Transcribed page contents:
[Start of section]

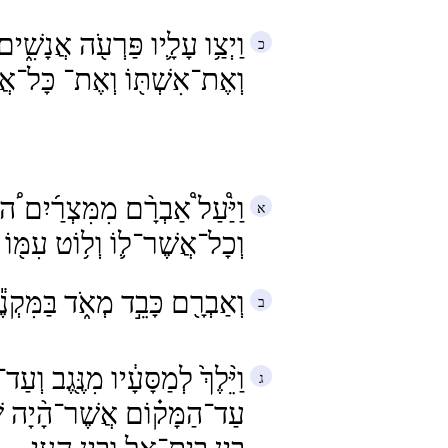
וַיְצַ֥ו עָלָ֛יו פַּרְעֹ֖ה אֲנָשִׁ֑ים 
וְאֶת־אִשְׁתּ֖וֹ וְאֶת־ כָּל־אֲש
וַיַּ֩עַל֩ אַבְרָ֨ם מִמִּצְרַ֜יִם ֠הו
וְכָל־אֲשֶׁר־ל֛וֹ וְל֥וֹט עִמּ֖וֹ הַ
וְאַבְרָ֖ם כָּבֵ֣ד מְאֹ֑ד בַּמִּקְנֶ֕ה
וַיֵּ֨לֶךְ֙ לְמַסָּעָ֔יו מִנֶּ֖גֶב וְעַ
עַד־הַמָּק֗וֹם אֲשֶׁר־הָ֨יָה שָׁ֤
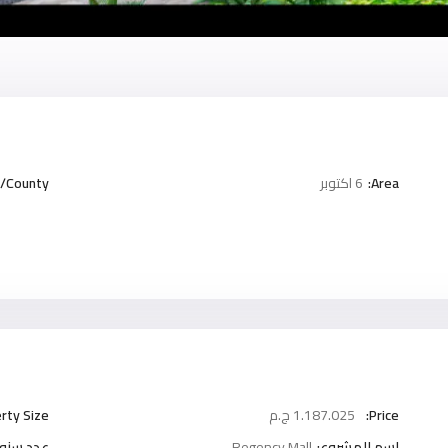
Area:
6 اكتوبر
/County:
Price:
1.187.025 ج.م
rty Size:
اسم المشروع:
Regency Mall
عدد سنوا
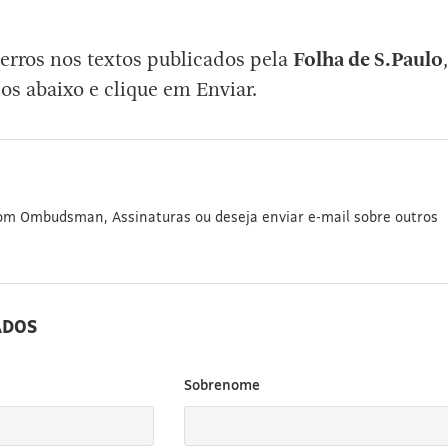
erros nos textos publicados pela
Folha de S.Paulo
,
os abaixo e clique em Enviar.
com Ombudsman, Assinaturas ou deseja enviar e-mail sobre outros
ADOS
Sobrenome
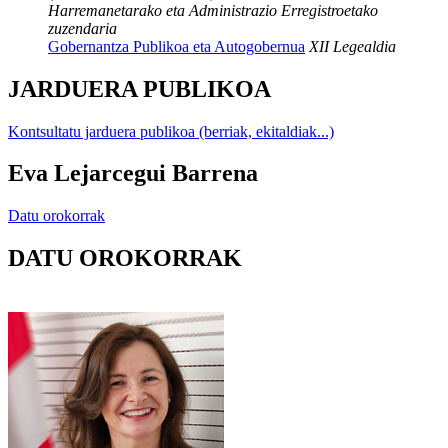
Harremanetarako eta Administrazio Erregistroetako
zuzendaria
Gobernantza Publikoa eta Autogobernua
XII Legealdia
JARDUERA PUBLIKOA
Kontsultatu jarduera publikoa (berriak, ekitaldiak...)
Eva Lejarcegui Barrena
Datu orokorrak
DATU OROKORRAK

[End of section]

Set down each entry above word for word, without its pictures.

Exercise output:
וַיְצַ֥ו עָלָ֛יו פַּרְעֹ֖ה אֲנָשִׁ֑ים 
וְאֶת־אִשְׁתּ֖וֹ וְאֶת־ כָּל־אֲש
וַיַּ֩עַל֩ אַבְרָ֨ם מִמִּצְרַ֜יִם ֠הו
וְכָל־אֲשֶׁר־ל֛וֹ וְל֥וֹט עִמּ֖וֹ הַ
וְאַבְרָ֖ם כָּבֵ֣ד מְאֹ֑ד בַּמִּקְנֶ֕ה
וַיֵּ֨לֶךְ֙ לְמַסָּעָ֔יו מִנֶּ֖גֶב וְעַ
עַד־הַמָּק֗וֹם אֲשֶׁר־הָ֨יָה שָׁ֤
Area:
6 اكتوبر
/County:
Price:
1.187.025 ج.م
rty Size:
اسم المشروع:
Regency Mall
عدد سنوا
erros nos textos publicados pela
Folha de S.Paulo
,
os abaixo e clique em Enviar.
com Ombudsman, Assinaturas ou deseja enviar e-mail sobre outros
ADOS
Sobrenome
Harremanetarako eta Administrazio Erregistroetako
zuzendaria
Gobernantza Publikoa eta Autogobernua
XII Legealdia
JARDUERA PUBLIKOA
Kontsultatu jarduera publikoa (berriak, ekitaldiak...)
Eva Lejarcegui Barrena
Datu orokorrak
DATU OROKORRAK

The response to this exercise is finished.